Hacker News new | ask | show | jobs
by DinaCoder98 822 days ago
I was pessimistic about grapheme-based orientation towards text, deleted it to research more, and I've come to the conclusion that this is simply not a consensus opinion. Can you give me an example where grapheme-based sorting makes a critical difference from codepoint-oriented sorting on a normalized text? Full unicode composition certainly seems to provide a reasonable solution with western languages, CJK characters, and romanization of CJK characters, but that leaves a hell of a lot of scripts that I don't know about.

I mean unicode is incredibly complex, but it doesn't even seem like there's a consensus outside of swift's string implementation of what a grapheme even is.

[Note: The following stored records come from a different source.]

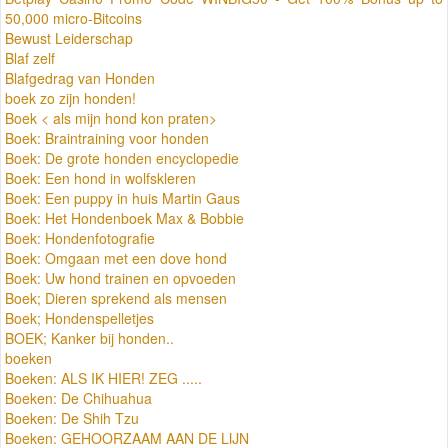
50,000 micro-Bitcoins
Bewust Leiderschap
Blaf zelf
Blafgedrag van Honden
boek zo zijn honden!
Boek < als mijn hond kon praten>
Boek: Braintraining voor honden
Boek: De grote honden encyclopedie
Boek: Een hond in wolfskleren
Boek: Een puppy in huis Martin Gaus
Boek: Het Hondenboek Max & Bobbie
Boek: Hondenfotografie
Boek: Omgaan met een dove hond
Boek: Uw hond trainen en opvoeden
Boek; Dieren sprekend als mensen
Boek; Hondenspelletjes
BOEK; Kanker bij honden..
boeken
Boeken: ALS IK HIER! ZEG .....
Boeken: De Chihuahua
Boeken: De Shih Tzu
Boeken: GEHOORZAAM AAN DE LIJN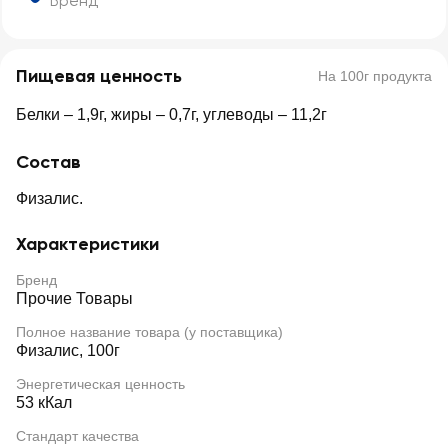
Бренд
Пищевая ценность
На 100г продукта
Белки – 1,9г, жиры – 0,7г, углеводы – 11,2г
Состав
Физалис.
Характеристики
Бренд
Прочие Товары
Полное название товара (у поставщика)
Физалис, 100г
Энергетическая ценность
53 кКал
Стандарт качества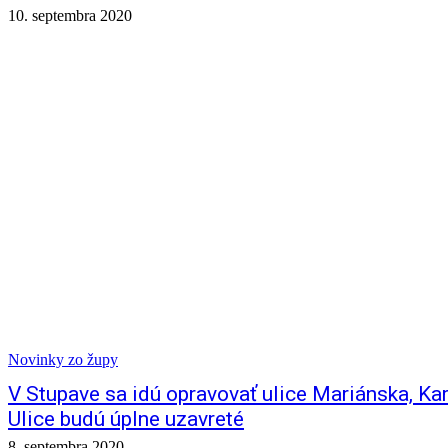
10. septembra 2020
Novinky zo župy
V Stupave sa idú opravovať ulice Mariánska, Kar
Ulice budú úplne uzavreté
8. septembra 2020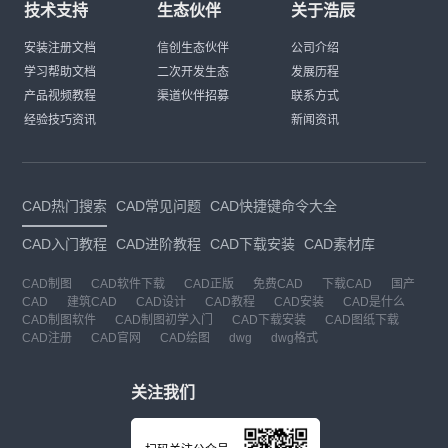
技术支持
生态伙伴
关于浩辰
安装注册文档
信创生态伙伴
公司介绍
学习帮助文档
二次开发生态
发展历程
产品视频教程
渠道伙伴招募
联系方式
经验技巧资讯
新闻资讯
CAD热门搜索
CAD常见问题
CAD快捷键命令大全
CAD入门教程
CAD进阶教程
CAD下载安装
CAD素材库
CAD制图
CAD软件下载
CAD正版
免费CAD
下载CAD
国产
CAD
建筑CAD
CAD设计
CAD教程
CAD安装
CAD是什么
CAD制图软件
CAD制图初学入门
CAD下载安装
CAD图纸下载
CAD注册
CAD官网
CAD绘图
dwg
dwg格式
关注我们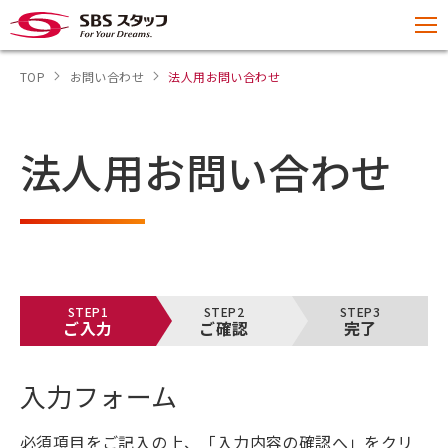
TOP
お問い合わせ
法人用お問い合わせ
法人用お問い合わせ
STEP1
STEP2
STEP3
ご入力
ご確認
完了
入力フォーム
必須項目をご記入の上、「入力内容の確認へ」をクリ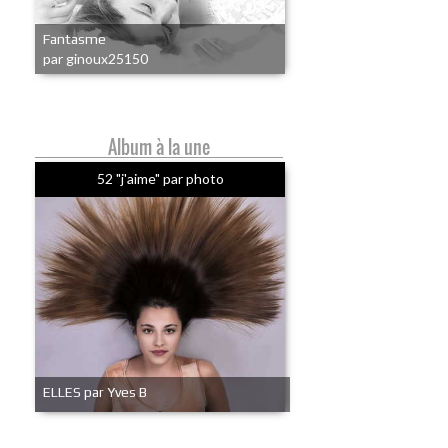
Fantasme
par ginoux25150
Album à la une
52 "j'aime" par photo
ELLES par Yves B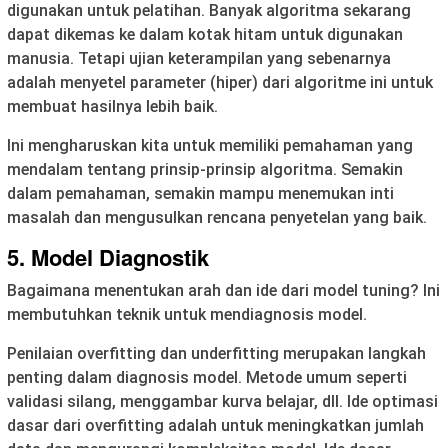
digunakan untuk pelatihan. Banyak algoritma sekarang
dapat dikemas ke dalam kotak hitam untuk digunakan
manusia. Tetapi ujian keterampilan yang sebenarnya
adalah menyetel parameter (hiper) dari algoritme ini untuk
membuat hasilnya lebih baik.
Ini mengharuskan kita untuk memiliki pemahaman yang
mendalam tentang prinsip-prinsip algoritma. Semakin
dalam pemahaman, semakin mampu menemukan inti
masalah dan mengusulkan rencana penyetelan yang baik.
5. Model Diagnostik
Bagaimana menentukan arah dan ide dari model tuning? Ini
membutuhkan teknik untuk mendiagnosis model.
Penilaian overfitting dan underfitting merupakan langkah
penting dalam diagnosis model. Metode umum seperti
validasi silang, menggambar kurva belajar, dll. Ide optimasi
dasar dari overfitting adalah untuk meningkatkan jumlah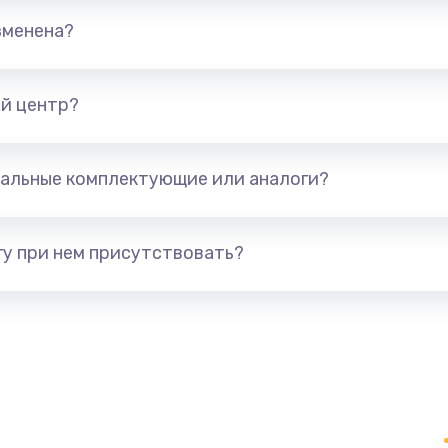
от 890 руб.
Заказ
зменена?
от 1490 руб.
Заказ
й центр?
(с
от 1790 руб.
Заказ
альные комплектующие или аналоги?
от 890 руб.
Заказ
у при нем присутствовать?
от 790 руб.
Заказ
я)
от 390 руб.
Заказ
нитуры)
от 390 руб.
Заказ
от 1190 руб.
Заказ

(Granted, this might support the above concept that people can't even agree on what a string is, but unicode code points seems like a reasonable baseline to expect from a modern language. That said, rust doesn't even include unicode normalization in the standard library, although the common crate for it seems like a reasonable solution.)

2 comments

The issue I am aware of is with the Thai language that has zero-length unicode codepoints that get superimposed on the preceding non-zero-length unicode codepoint preceding it (or if none is present, an 'empty' non-zero-length placeholder). A non-zero-length unicode codepoint can have multiple zero-length unicode codepoints following it. (In Thai, no more than 2 for morphemically correct words.) For sorting, a normalization needs to happen in the order of these zero-length codepoints in order for unicode codepoint sorting to be correct. The standard practice in Thai is to have vowel signs before tone markers.

In recent years, application support for this has greatly improved.

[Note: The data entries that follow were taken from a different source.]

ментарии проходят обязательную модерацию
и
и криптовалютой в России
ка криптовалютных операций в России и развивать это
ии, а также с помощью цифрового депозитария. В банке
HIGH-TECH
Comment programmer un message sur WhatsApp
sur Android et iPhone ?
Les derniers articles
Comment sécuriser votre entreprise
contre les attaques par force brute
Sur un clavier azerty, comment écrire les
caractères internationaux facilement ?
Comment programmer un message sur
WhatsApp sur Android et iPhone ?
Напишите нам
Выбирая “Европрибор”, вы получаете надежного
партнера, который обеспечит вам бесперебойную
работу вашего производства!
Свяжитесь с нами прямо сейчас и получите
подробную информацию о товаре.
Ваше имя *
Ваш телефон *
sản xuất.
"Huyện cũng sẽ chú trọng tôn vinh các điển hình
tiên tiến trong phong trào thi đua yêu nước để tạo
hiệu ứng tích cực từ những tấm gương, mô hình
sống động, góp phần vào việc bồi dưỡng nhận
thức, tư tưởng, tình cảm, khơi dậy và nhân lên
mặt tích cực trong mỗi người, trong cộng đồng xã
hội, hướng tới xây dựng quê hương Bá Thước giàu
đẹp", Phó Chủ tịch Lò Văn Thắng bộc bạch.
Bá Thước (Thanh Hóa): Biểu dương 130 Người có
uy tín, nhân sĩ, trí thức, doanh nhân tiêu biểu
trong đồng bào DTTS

> it doesn't even seem like there's a consensus outside of swift's string implementation of what a grapheme even is.

Linguistically it's easy, graphemes are the squiggles people actually draw, as distinct from how a machine encodes them. Of course since people aren't a single individual with just one consistent opinion that does mean there's room for nuance - maybe some people think this is two separate squiggles.